→ **YOUR TASK**
For each entry, output its words exactly and leave any picture behind.

→ **RECORD EXCERPTS**
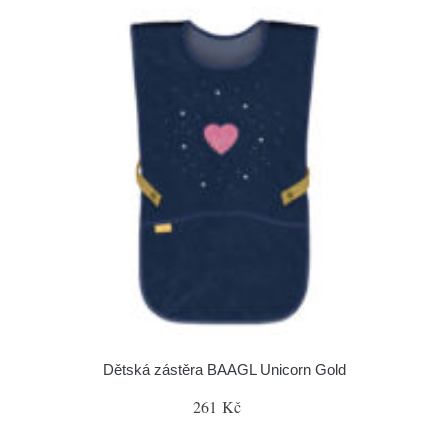
Dětská zástěra BAAGL Unicorn Gold
261 Kč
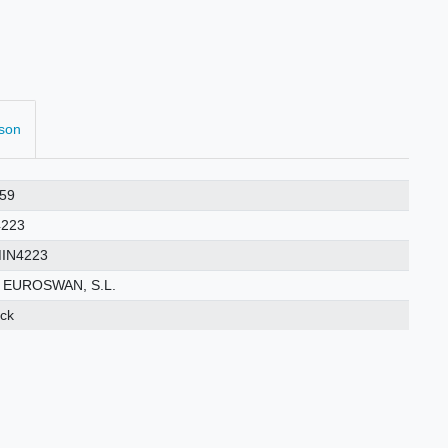
rson
59
4223
IN4223
 EUROSWAN, S.L.
ück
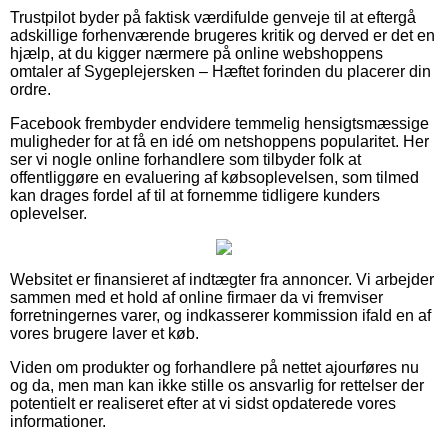
Trustpilot byder på faktisk værdifulde genveje til at eftergå
adskillige forhenværende brugeres kritik og derved er det en
hjælp, at du kigger nærmere på online webshoppens
omtaler af Sygeplejersken – Hæftet forinden du placerer din
ordre.
Facebook frembyder endvidere temmelig hensigtsmæssige
muligheder for at få en idé om netshoppens popularitet. Her
ser vi nogle online forhandlere som tilbyder folk at
offentliggøre en evaluering af købsoplevelsen, som tilmed
kan drages fordel af til at fornemme tidligere kunders
oplevelser.
Websitet er finansieret af indtægter fra annoncer. Vi arbejder
sammen med et hold af online firmaer da vi fremviser
forretningernes varer, og indkasserer kommission ifald en af
vores brugere laver et køb.
Viden om produkter og forhandlere på nettet ajourføres nu
og da, men man kan ikke stille os ansvarlig for rettelser der
potentielt er realiseret efter at vi sidst opdaterede vores
informationer.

→ **ANSWER SPACE**
Dětská zástěra BAAGL Unicorn Gold
261 Kč
rson
59
4223
IN4223
 EUROSWAN, S.L.
ück
Trustpilot byder på faktisk værdifulde genveje til at eftergå
adskillige forhenværende brugeres kritik og derved er det en
hjælp, at du kigger nærmere på online webshoppens
omtaler af Sygeplejersken – Hæftet forinden du placerer din
ordre.
Facebook frembyder endvidere temmelig hensigtsmæssige
muligheder for at få en idé om netshoppens popularitet. Her
ser vi nogle online forhandlere som tilbyder folk at
offentliggøre en evaluering af købsoplevelsen, som tilmed
kan drages fordel af til at fornemme tidligere kunders
oplevelser.
Websitet er finansieret af indtægter fra annoncer. Vi arbejder
sammen med et hold af online firmaer da vi fremviser
forretningernes varer, og indkasserer kommission ifald en af
vores brugere laver et køb.
Viden om produkter og forhandlere på nettet ajourføres nu
og da, men man kan ikke stille os ansvarlig for rettelser der
potentielt er realiseret efter at vi sidst opdaterede vores
informationer.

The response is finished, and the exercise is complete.